Supported model families include qwen2, qwen3, qwen2_vl, qwen2_5_vl, qwen3_vl, qwen3_5, llama, minicpm, minicpmv, internvl_chat, chatglm, phi3, glm4v, gemma3, mllama, paddleocr_vl, lfm2_vl, janus, qwen2_5_omni, qwen3_asr. AWQ / GPTQ / AutoRound pre-quantized weights are accepted directly.

10.2. Prerequisites

Install Python dependencies once after installing the tpu_mlir wheel or after cloning the source tree:

pip3 install -r requirements.txt

If AutoConfig.from_pretrained fails for a recent model, upgrade transformers and torchvision:

pip3 install -U transformers torchvision

10.3. Command-Line Arguments

10.3.1. Required

  • -m, --model_path (string) Path to the original model directory, e.g. ./Qwen3.5-2B-int4-AutoRound.

  • -s, --seq_length (int) Maximum sequence length supported by the compiled bmodel.

10.3.2. Quantization

  • -q, --quantize (default: ``auto``) One of auto, bf16, f16, w8bf16, w4bf16, w8f16, w4f16. auto honors a pre-quantized config when present (AWQ / GPTQ / AutoRound), otherwise falls back to bf16.

  • -g, --q_group_size (int, default: ``64``) Group size for per-group W4 quantization.

  • --symmetric Use symmetric quantization.

10.3.3. Target hardware

  • -c, --chip, --processor (default: ``bm1684x``) Target chip: bm1684x, bm1688, cv186x.

  • --num_device (int, default: ``1``) Number of devices the bmodel will run on.

  • --distribute_strategy (``tp`` | ``pp``, default: ``tp``) Multi-device strategy. Only takes effect when --num_device > 1.

  • --num_core (int, default: ``0``) Number of cores. 0 means use the chip’s maximum.

10.3.4. Sequence and prefill

  • -b, --batch (int, default: ``1``)

  • --max_input_length (int, default: ``0`` ⇒ same as ``seq_length``)

  • --max_prefill_kv_length (int, default: ``0`` ⇒ same as ``seq_length``)

  • --use_block_with_kv Reuse history KV during prefill. Required for --share_prompt.

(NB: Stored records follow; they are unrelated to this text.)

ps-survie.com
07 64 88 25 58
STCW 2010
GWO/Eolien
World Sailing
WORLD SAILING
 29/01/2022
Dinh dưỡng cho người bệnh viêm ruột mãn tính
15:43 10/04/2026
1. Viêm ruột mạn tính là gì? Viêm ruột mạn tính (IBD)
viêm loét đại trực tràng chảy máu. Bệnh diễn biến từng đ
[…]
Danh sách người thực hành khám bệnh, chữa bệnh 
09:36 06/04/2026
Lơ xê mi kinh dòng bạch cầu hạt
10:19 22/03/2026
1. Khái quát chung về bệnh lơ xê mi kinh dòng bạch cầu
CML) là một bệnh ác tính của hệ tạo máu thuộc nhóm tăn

  • --share_prompt Share the same prompt prefix across multiple dialogs.

10.3.5. Vision (multimodal models only)

  • --max_pixels (``W,H``) Maximum image size for the vision tower, given as width,height (e.g. 672,896). When omitted, a default is picked by model type:

    model_type

    default

    qwen2_5_vl

    672,896

    minicpmv

    980,980

    others

    768,768

    W*H must be a multiple of 28*28 for Qwen2-VL / Qwen2.5-VL / GLM4V / MiniCPM-V, and a multiple of 32*32 for Qwen3-VL / Qwen3.5. The tool validates this up front.

10.3.6. LoRA / sampling / misc

  • --lora_max_rank (int, default: ``0``) Reserve LoRA capacity. 0 disables LoRA support.

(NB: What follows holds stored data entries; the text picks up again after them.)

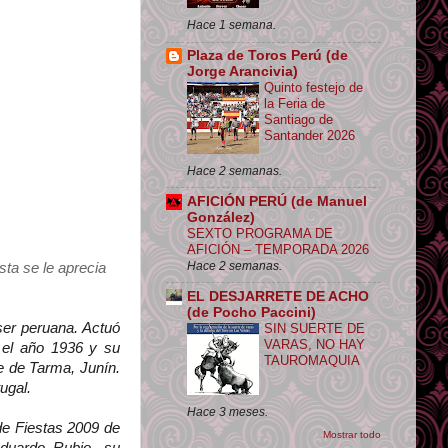
Hace 1 semana.
Plaza de Toros Perú (de
Jorge Arancivia)
Quinto festejo de
la Feria de
Santiago de
Santander 2026
Hace 2 semanas.
AFICIÓN PERÚ (de Manuel
González)
SEXTO PROGRAMA DE
AFICIÓN – TEMPORADA 2026
Hace 2 semanas.
ta se le aprecia
EL DESJARRETE DE ACHO
(de Pocho Paccini)
ser peruana. Actuó
SIN SUERTE DE
VARAS, NO HAY
 el año 1936 y su
TAUROMAQUIA
te de Tarma, Junín.
ugal.
Hace 3 meses.
de Fiestas 2009 de
Mostrar todo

  • --do_sample Add a sampling head separate from the LM head (greedy + topk/topp).

  • --embedding_disk Export the word-embedding as a .bin file and run it on the CPU (saves on-chip memory).

  • --dynamic Enable dynamic shape compilation for prefill. qwen3_5 always enables this.

10.3.7. Workflow control

  • -o, --out_dir (string) Output directory. If omitted, defaults to ./<model_name>_<chip>_<quantize> and is printed to stdout.

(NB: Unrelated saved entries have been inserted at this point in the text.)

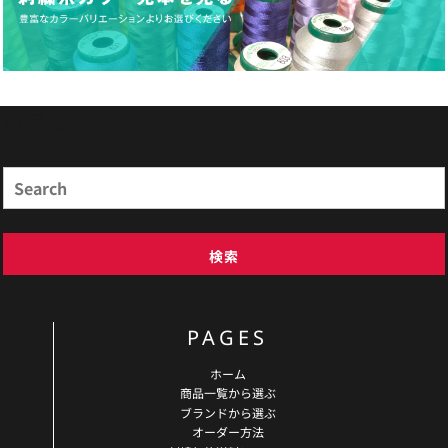
商品検索
Search
検索
PAGES
ホーム
商品一覧から選ぶ
ブランドから選ぶ
オーダー方法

  • --only_mlir Stop after MLIR export; do not compile to bmodel.

  • --again Resume an interrupted run by skipping stages whose outputs already exist in --out_dir.

  • --debug Keep intermediate temp files for debugging.

  • --dry_run Resolve the configuration (defaults, per-model overrides, divisibility checks, chosen converter class) and print it without compiling. Recommended before launching a long conversion.

  • -V, --version Print the underlying pymlir version.

10.4. Examples

Plain LLM (Qwen2-7B-Instruct, w4bf16):

llm_convert.py -m /workspace/Qwen2-7B-Instruct \
    -s 384 -q w4bf16 -g 128 -c bm1684x \
    -o qwen2_7b

Pre-quantized weights (AWQ / GPTQ work the same way):

llm_convert.py -m /workspace/Qwen2.5-0.5B-Instruct-AWQ        -s 384 -c bm1684x -o qwen2.5_0.5b
llm_convert.py -m /workspace/Qwen2.5-0.5B-Instruct-GPTQ-Int4  -s 384 -c bm1684x -o qwen2.5_0.5b

Qwen3.5 multimodal (AutoRound int4):

llm_convert.py -m /workspace/Qwen3.5-2B-int4-AutoRound \
    --max_input_length 1024 -s 2048 -c bm1684x \
    --max_pixels 768,768 -o qwen3.5_2b

Sanity-check first with --dry_run:

llm_convert.py -m /workspace/Qwen3.5-2B-int4-AutoRound \
    -s 2048 -c bm1684x --dry_run

The dry-run prints the resolved chip, quantization, sequence lengths, max_shape / max_pixels, and the converter class that will be used — useful for catching typos before a multi-hour compile.